At last! Twenty-four hours after arriving on Hilton Head Island (South Carolina) and having completed the prerequisites to getting settled in, I was able to make my way along the grey cedar boardwalk from the hotel to the broad band of beach on the chilling Atlantic Ocean. As soon as my shoes hit the sand I was reminded of the striking softness of beach colours, taupe wet sand, blue-grey water, white and grey seagulls, all under the massive dome of an endless sky. I had forgotten how marvellous gold looks upon a beach background. Either way I looked, to the left or to the right, the beach was interminable, rounding distant corners beyond which I could no longer see. The vastness of the beach invited me to travel ever further, as far as the large American flag flapping in the distance and still more.
Monday, December 27, 2010
Tuesday, December 21, 2010
The defining characteristic of Canadians at this time of year is survival. Never mind the bright Christmas lights and tinselled trees; this is an undisguised hostile environment. Everything currently conspires against us, the snow, the darkness, the cold, the damp air, the slush and the general mess of the surroundings. It is only the most enthusiastic of our number who contemplate doing anything out-of-doors. The prospect is forbidding, best reserved for those who insist upon taking their constitutional whatever the circumstances “on Christmas Day or Doomsday”. The rest of us keep an eye upon the calendar and measure the days with greater acuity than an alienated J. Alfred Prufrock with his coffee spoons. We know only too well that today marks the Winter Solstice, and that means that things can only get better.
Sunday, December 19, 2010
On a certain level adherence to one’s instincts is almost pathological, smacking as it does of compulsive behaviour and irrationality. It’s as though instinct were a substitute for thinking, not exactly what all that education we’ve had has taught us to do. On the other hand I have yet to meet anyone who dismisses the value of acting upon one’s gut reactions even though at times the practice is elevated to the extreme of psychic analysis (“voices from the past” and that sort of thing). Barring however telepathy and clairvoyance, I have increasingly come to view intuitive behaviour as the best guide, by far more shrewd, insightful and discerning than the alternative (rational deduction). This may at first appear to be an irresponsible vote in favour of impulse but this is to ignore the depth of the morass in which so-called natural feelings operate. Instinct is after all the instantaneous culmination of years of experience, often hard won on the battlefield not in the classroom. To suggest otherwise is the equivalent of saying that it is the key which makes a car run. Certainly a key when properly positioned sets things in motion, but it is all that other stuff behind the dashboard and under the hood which make it happen. Likewise a well-practiced intuition motivates the deeper behavioural decisions. Let’s face it if you start by heading in the wrong direction, you’re done. That’s what instinct does - it gets you going in the right direction, even if you don’t know why at the time or even if it takes longer to prove itself correct. It is for that reason as well that one must train oneself to trust one’s instincts because often there is nothing other than that trust to sustain the validity of one’s hunch.
Friday, December 10, 2010
About this time of year things progress fairly rapidly I find. Initially, in the first few days of December, we gradually adjust to the advent of winter weather, an enforced adjustment which becomes more persistent with each passing day. However it is not long before we’re convinced that winter really has arrived and that it is safe to begin counting the days to either the Winter Solstice or Spring, whichever helps.

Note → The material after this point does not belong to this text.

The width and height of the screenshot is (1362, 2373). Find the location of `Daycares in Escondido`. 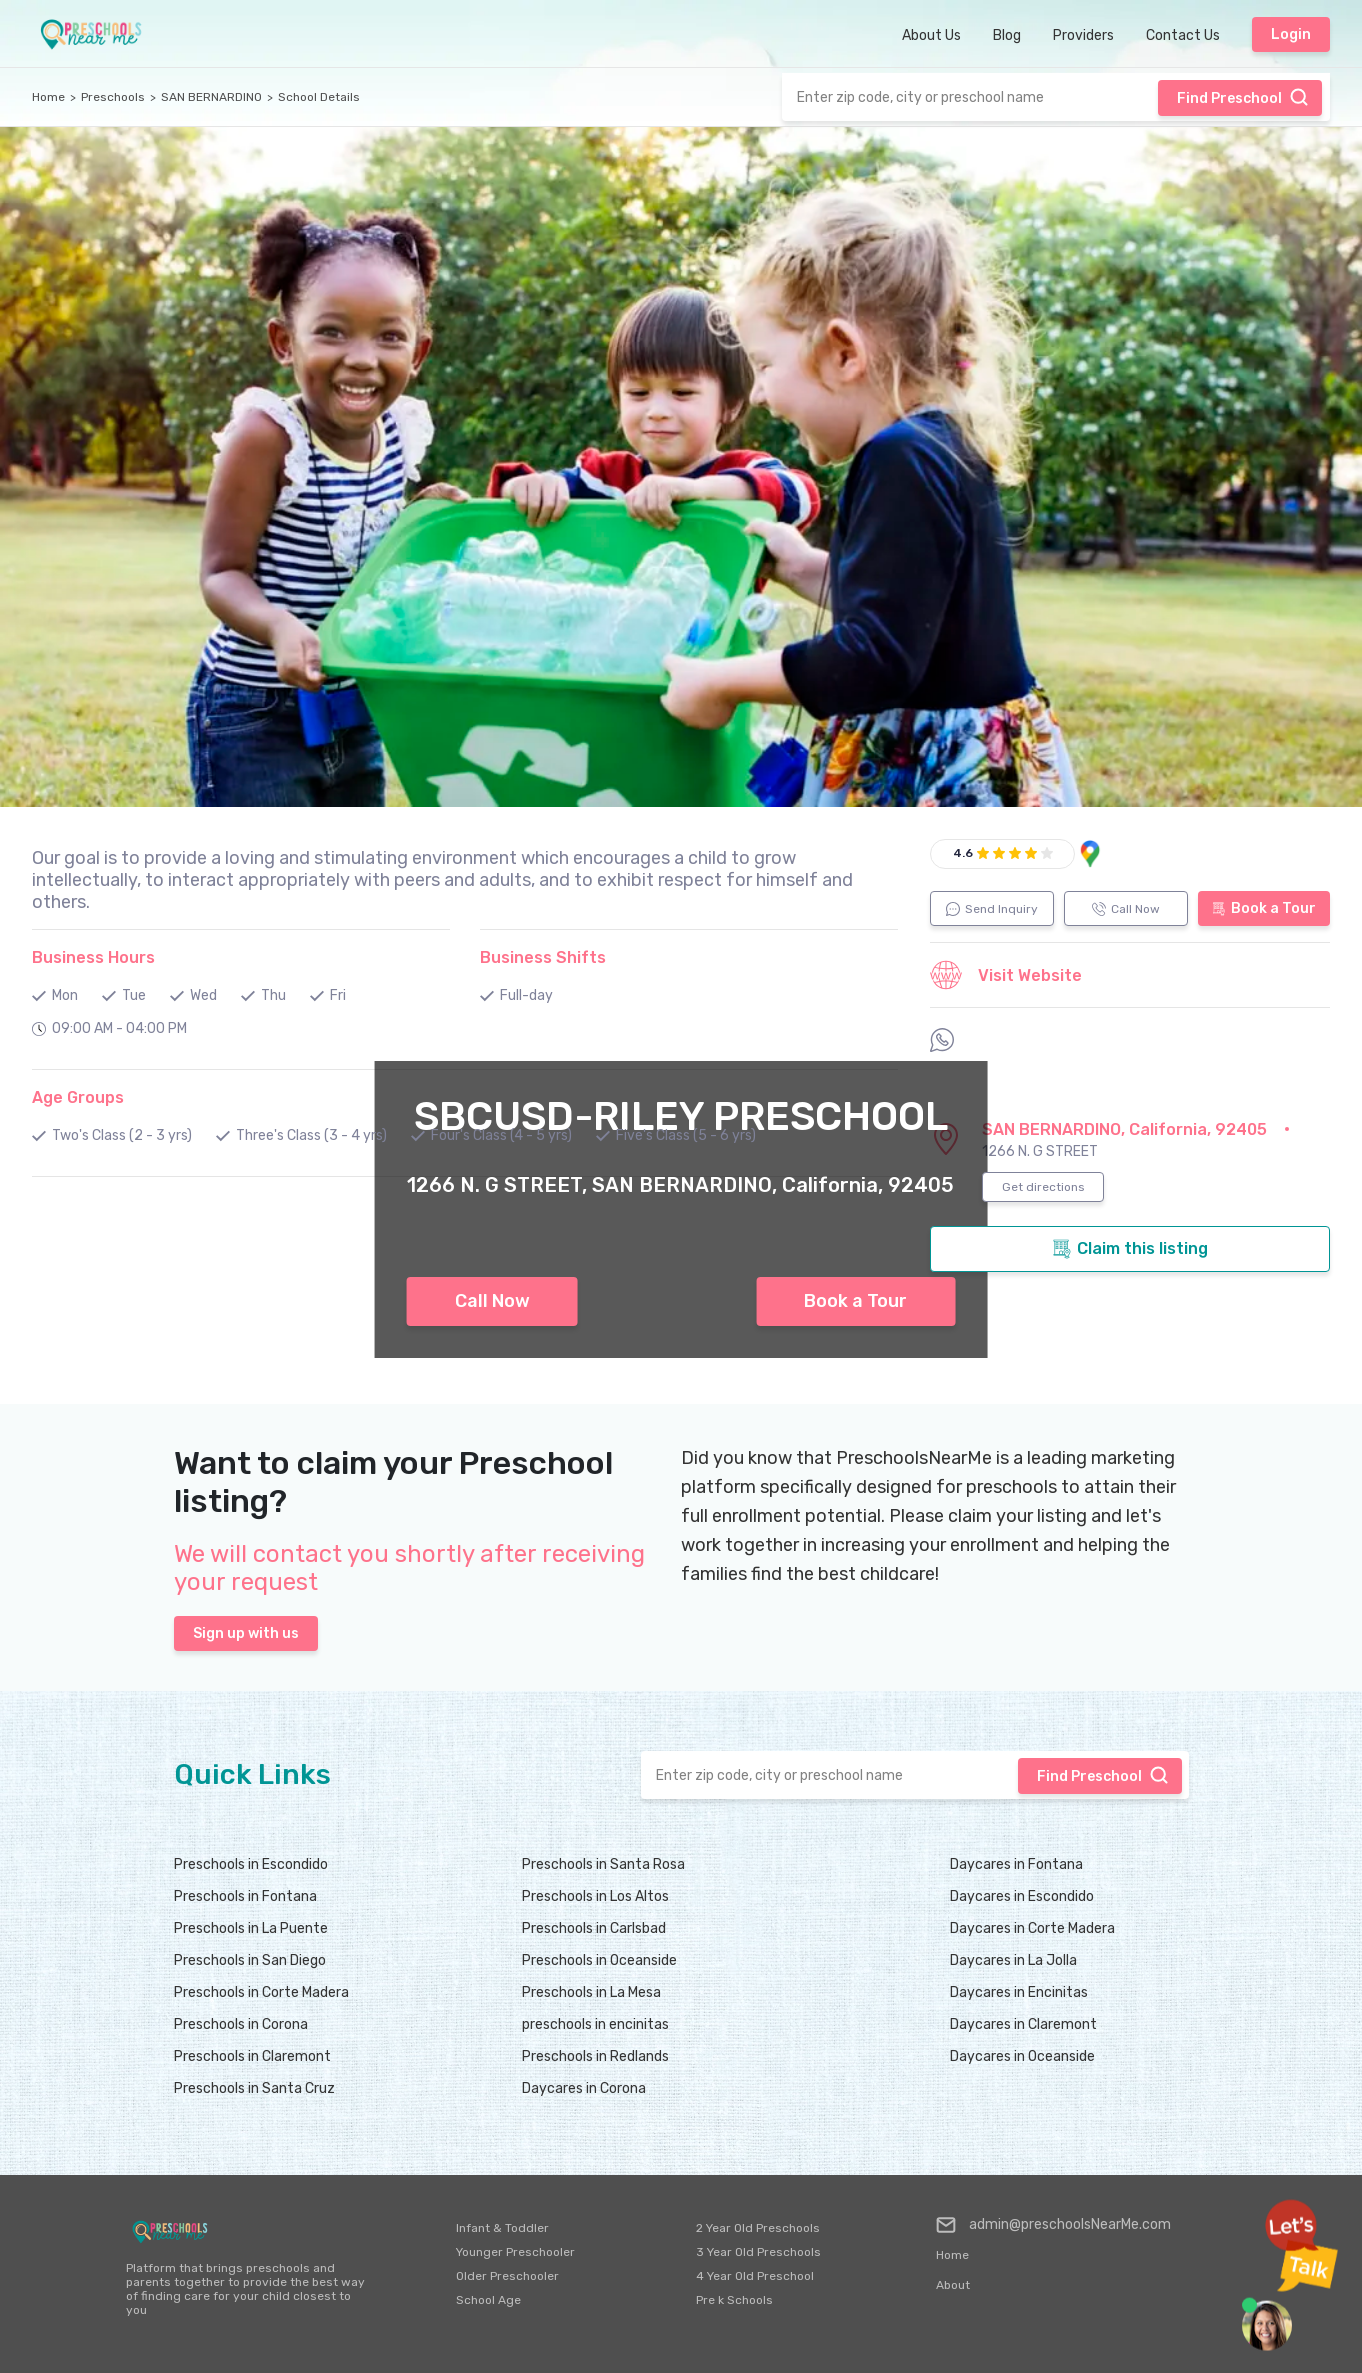

Daycares in Escondido is located at coordinates (1022, 1896).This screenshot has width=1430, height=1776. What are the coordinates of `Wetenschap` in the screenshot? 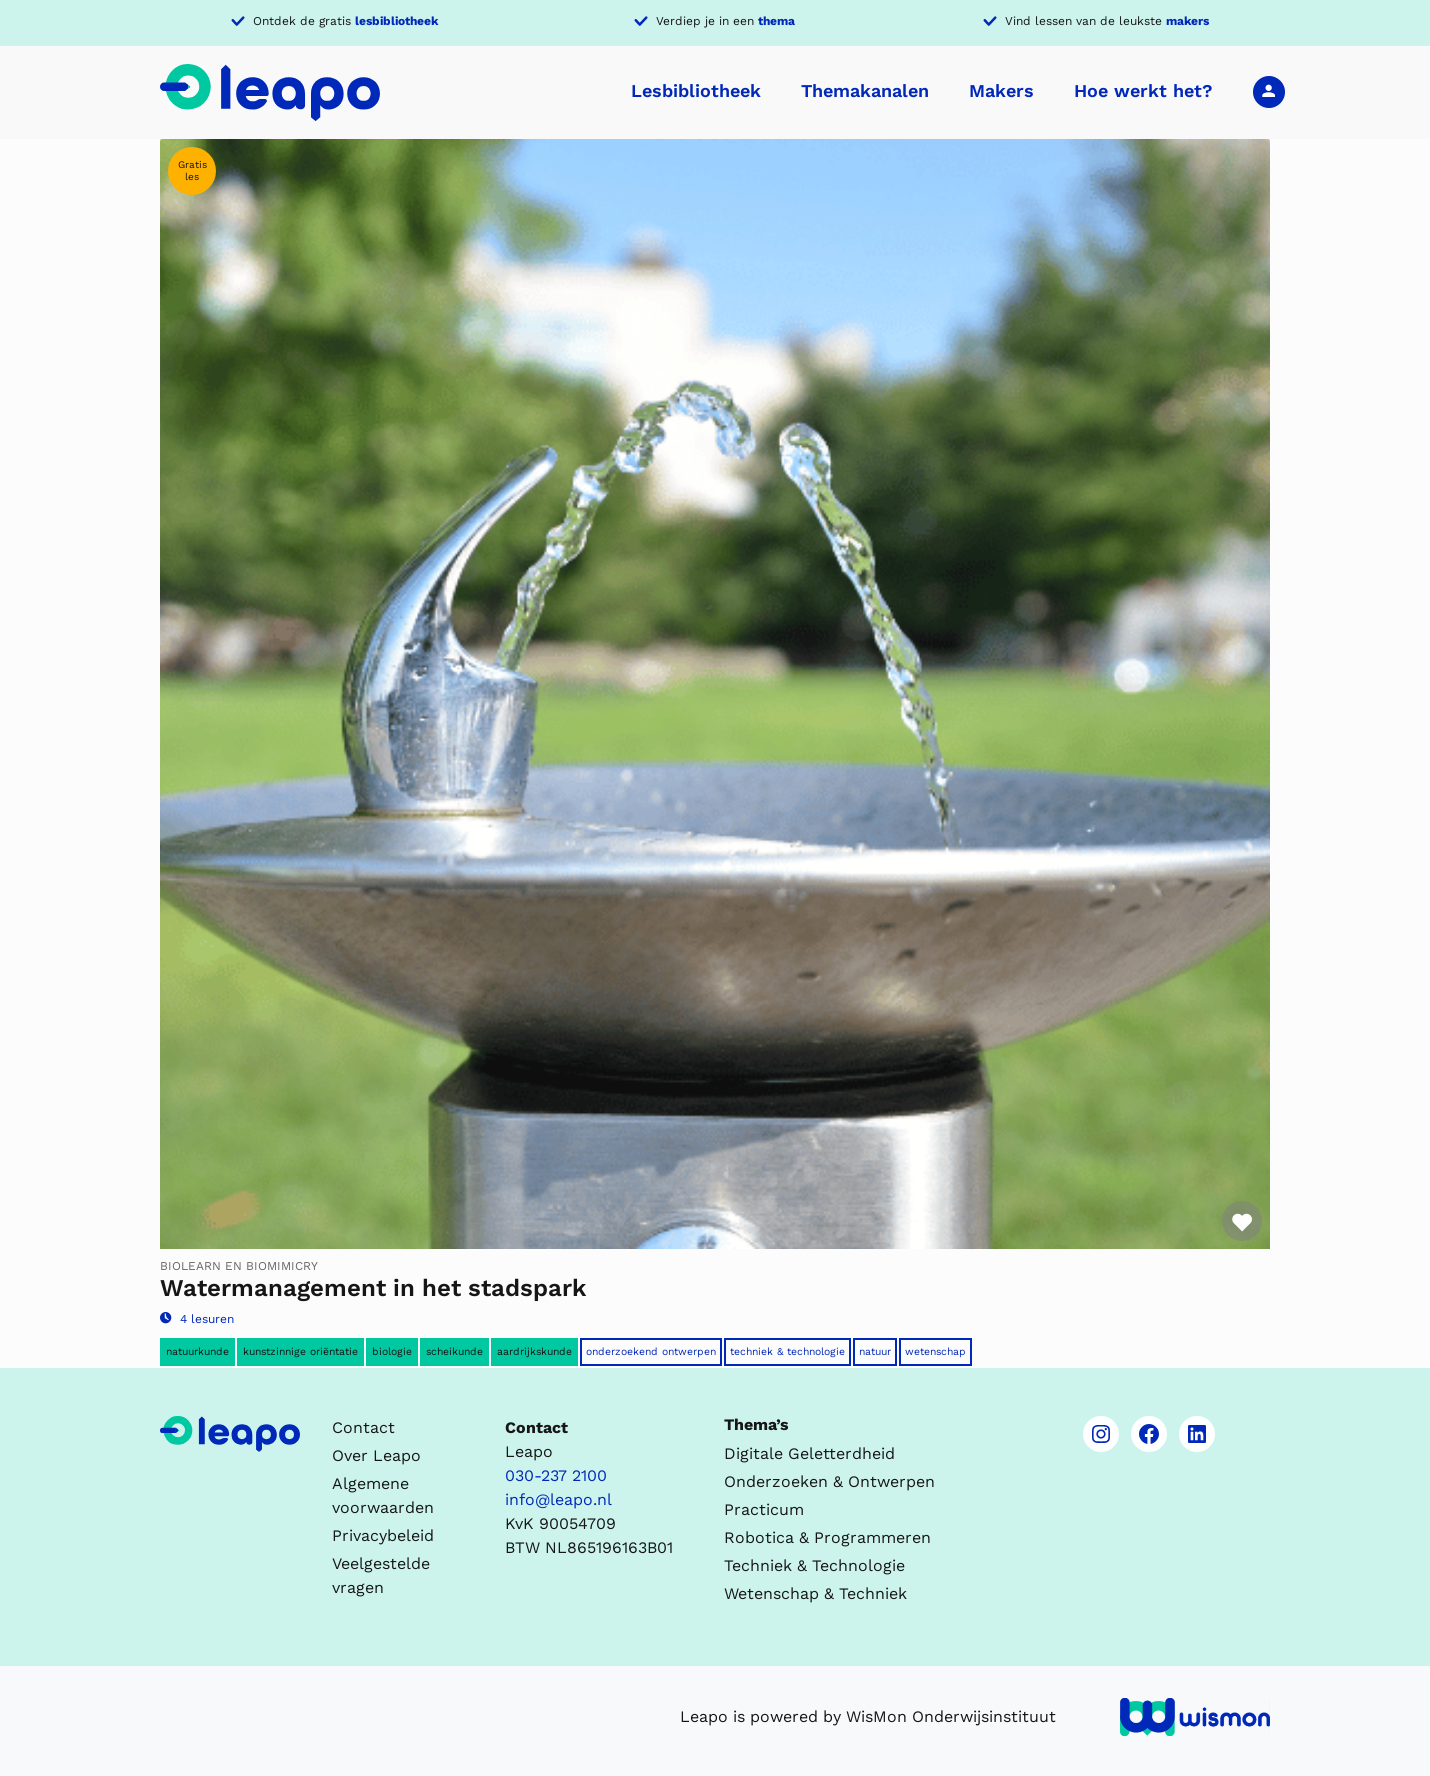 It's located at (935, 1351).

What abruptly occurs as we approach the middle of the month, however, is the sudden realization that Christmas is upon us and all that that entails. People in the street begin wishing one another a Merry Christmas and many are prompted to shake hands with one another. It is a time of communal outpouring of charity and good wishes. The process is helped along by the trickle of Christmas cards which also materialize with increasing regularity. People commence muttering about the times during which their business offices are closed over the holidays. Some are captured in the post office assembling large packages in brown paper. There really is a hustle and bustle in the air.
Tuesday, December 7, 2010
Upon arising and drawing the drapes this morning, a heedless glance out my frozen bedroom window reminded me what a desolate place Canada can be in the winter. On these normally cloudy days everything is dull - grey and brittle branches on the trees, forlorn snow on the grass and fields beyond, even the evergreens look faded and bleak, somehow tarnished. The barren and austere appearance is compounded by the mixture of filthy salt and dirty brown sand which now litters our roadways. It is so inhospitable.